I'm really reconsidering going away now. I don't want to let anyone down and will make sure the booking is dealt with until the end, but I just don't think it's the right thing for me at the moment. Sorry


----------



## Guest

Daft question maybe!
And sure you have this sorted - BUT - out of interest I just checked the availability for tourers at BA for the weekend you guys are going! 
I put in details and it came upclearly ONE dog per pitch, maybe it is different with camping or perhaps you guys have made special arrangements but just thought I would mention.
DT


----------



## Guest

Buster's Mummy said:


> I'm really reconsidering going away now. I don't want to let anyone down and will make sure the booking is dealt with until the end, but I just don't think it's the right thing for me at the moment.

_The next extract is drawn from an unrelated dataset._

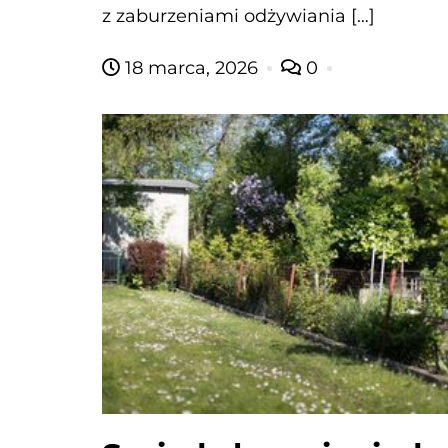
z zaburzeniami odżywiania […]
18 marca, 2026
0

Sorry


Hey! don't be daft! they need you to yield the whip


----------



## GoldenShadow

Buster's Mummy said:


> I'm really reconsidering going away now. I don't want to let anyone down and will make sure the booking is dealt with until the end, but I just don't think it's the right thing for me at the moment. Sorry


Is it to do with the topic about renaming the private section?



DoubleTrouble said:


> Daft question maybe!
> And sure you have this sorted - BUT - out of interest I just checked the availability for tourers at BA for the weekend you guys are going!
> I put in details and it came upclearly ONE dog per pitch, maybe it is different with camping or perhaps you guys have made special arrangements but just thought I would mention.
> DT


Hi DT it has all been sorted I think our lot are allowed 2 dogs per pitch but usually it is just the one!


----------



## gorgeous

When and where are you all going?


----------



## GoldenShadow

gorgeous said:


> When and where are you all going?


Billing Aquadrome (Northampton) Fri 16th Sept-Sun 18th Sept.

I think


----------



## gorgeous

OMG!!! Billing Aquadrome is down the road to where I live! Good grief.:cursing:


----------



## GoldenShadow

gorgeous said:


> OMG!!! Billing Aquadrome is down the road to where I live! Good grief.:cursing:




Unlucky


----------



## Guest

gorgeous said:


> OMG!!! Billing Aquadrome is down the road to where I live! Good grief.:cursing:


Lock up your Man Gorgeous


----------



## babycham2002

Buster's Mummy said:


> I'm really reconsidering going away now. I don't want to let anyone down and will make sure the booking is dealt with until the end, but I just don't think it's the right thing for me at the moment. Sorry


 :crying:


----------



## Guest

Buster's Mummy said:


> I'm really reconsidering going away now. I don't want to let anyone down and will make sure the booking is dealt with until the end, but I just don't think it's the right thing for me at the moment. Sorry


No-one will feel you've let them down hen, but we'd all miss you. Anyone would re-consider after all this. The booking will be there right up until the Sunday - so even if you changed your mind you could just appear. Don't put any more stress on yourself xxxxxx


----------



## gorgeous

DoubleTrouble said:


> Lock up your Man Gorgeous


Not going to tell him, he will think his luck is in lol


----------



## Guest

gorgeous said:


> Not going to tell him, he will think his luck is in lol


Hey! Why would he want beef burgers when he has fillet steak at home?


----------



## Guest

and back on topic 

I have some useful links for people on camping, and am compiling a list sometimes you just don't realise the things you may need. Lists are good and when we took Buster and Millie camping a few weeks ago we were glad of the list... sometimes it doesn't even cross your mind


----------



## Marley boy

i need a list and im not even bringing a dog lol


----------



## gorgeous

At Billing there is a fish n chip takeaway - adjoined to a petrol station.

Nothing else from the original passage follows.